SAC pleaded guilty to fraud in 2013 and paid $1.8 billion in criminal and civil settlements with U.S. authorities. It settled with Wyeth shareholders for $10 million last December.
Martoma, meanwhile, is appealing his February 2014 insider trading conviction, while he serves a nine-year prison term.
Cohen was not criminally charged, but in January accepted a two-year ban on managing money for outside investors to end a U.S. Securities and Exchange Commission civil probe into his supervision of Martoma.
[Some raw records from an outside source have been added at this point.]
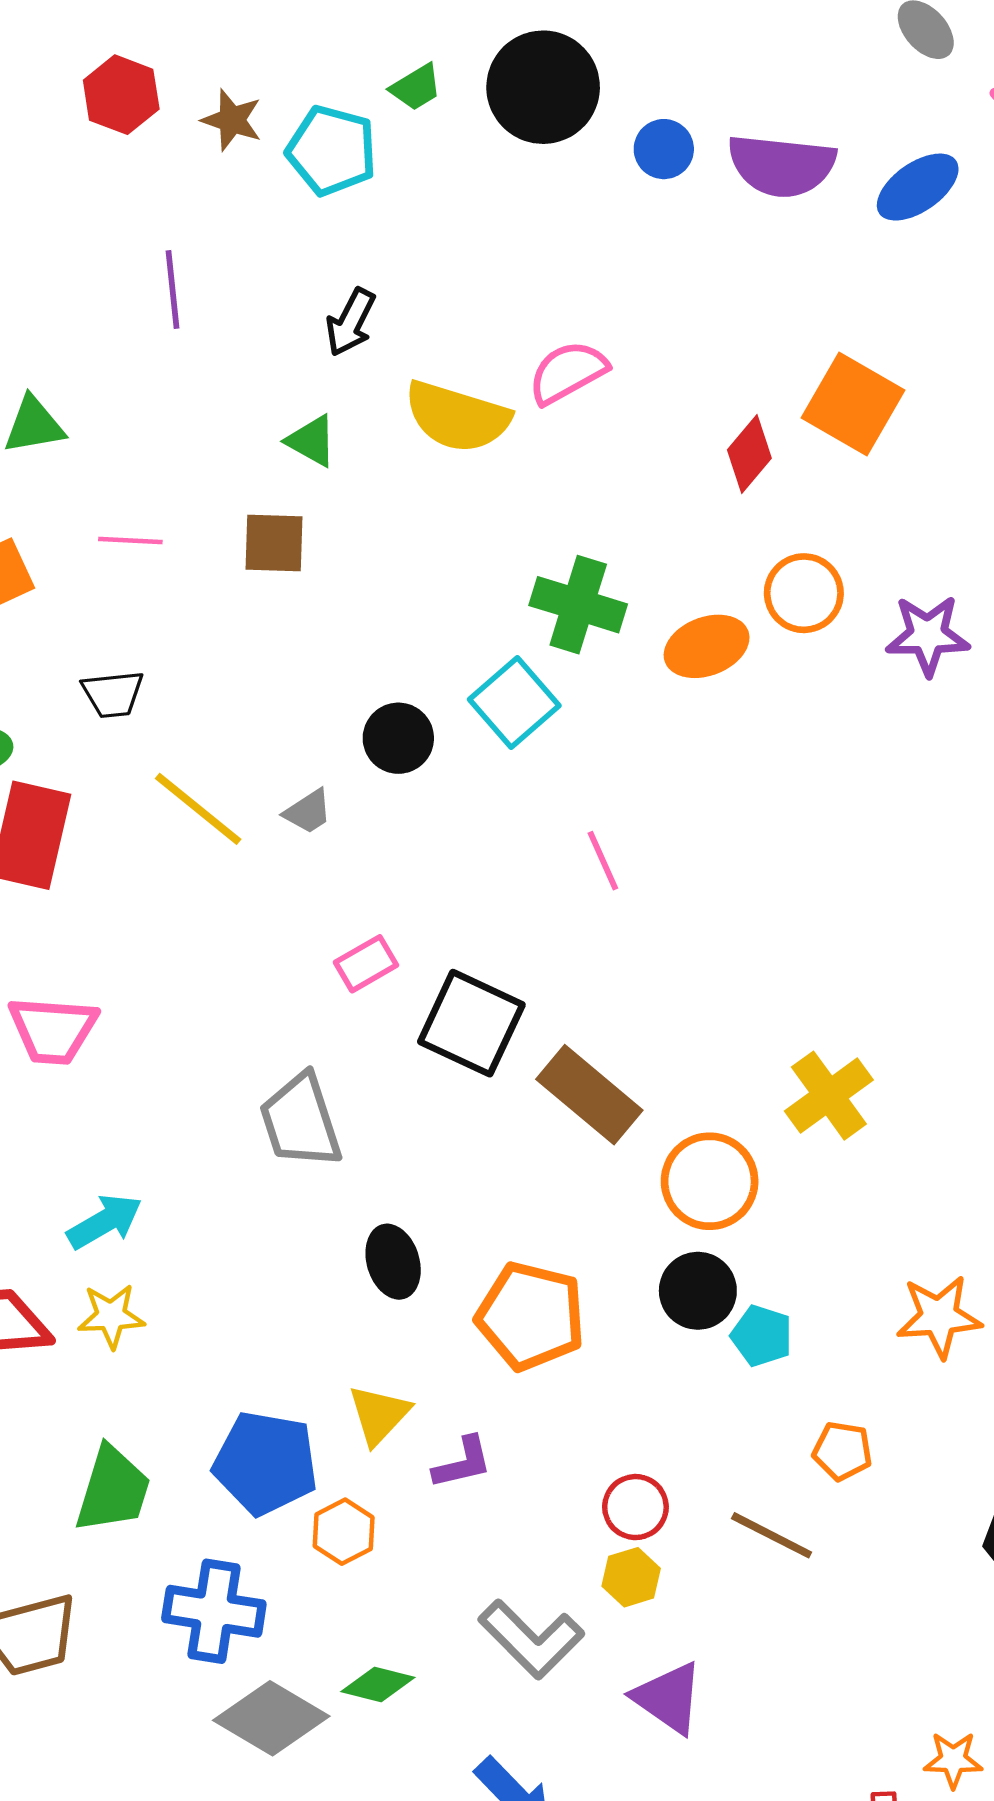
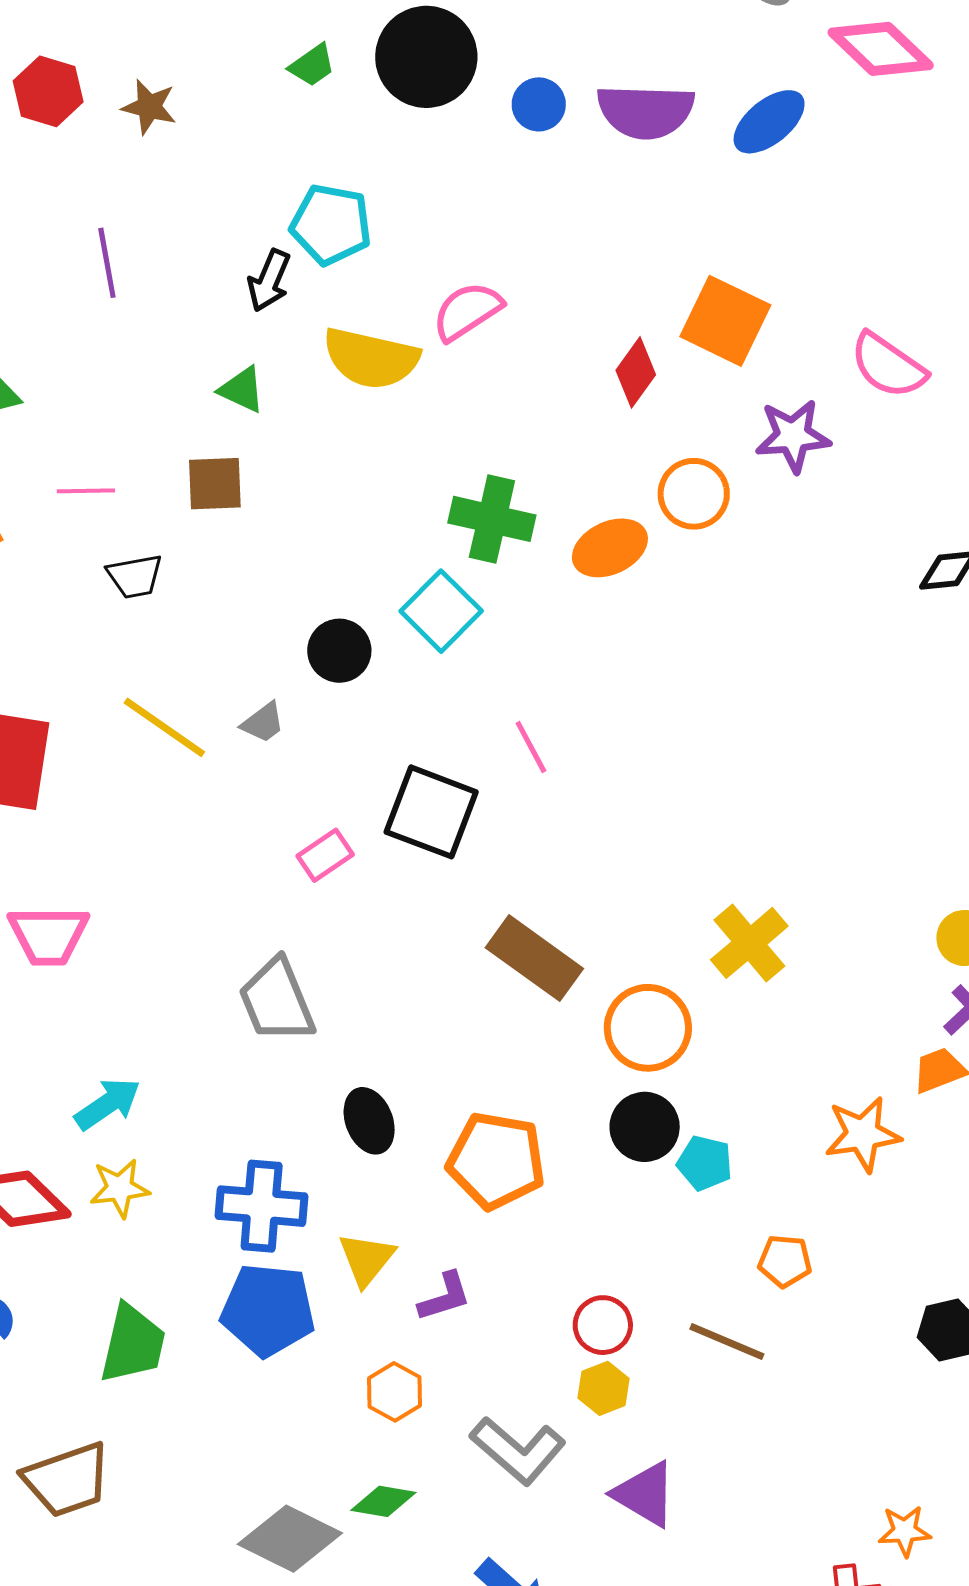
cyan pentagon: (332, 150) -> (331, 224), moved
purple star: (928, 635) -> (793, 436), moved
black trapezoid: (113, 694) -> (135, 576), moved
black square: (471, 1023) -> (431, 812), moved
orange hexagon: (344, 1532) -> (395, 1392), moved
blue cross: (214, 1611) -> (262, 1206), moved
That ban ends on Jan. 1, 2018, and no fine was imposed.
SAC and Cohen did not admit wrongdoing in settling with the former Elan investors, including purchasers of its American depositary receipts and stock options.
Perrigo Co bought Elan in 2013, while Pfizer Inc bought Wyeth in 2009.
Lawyers for the Elan investors plan to seek up to $35.1 million for legal fees and $2.8 million to cover costs. These would be deducted from the $135 million settlement fund, court papers show.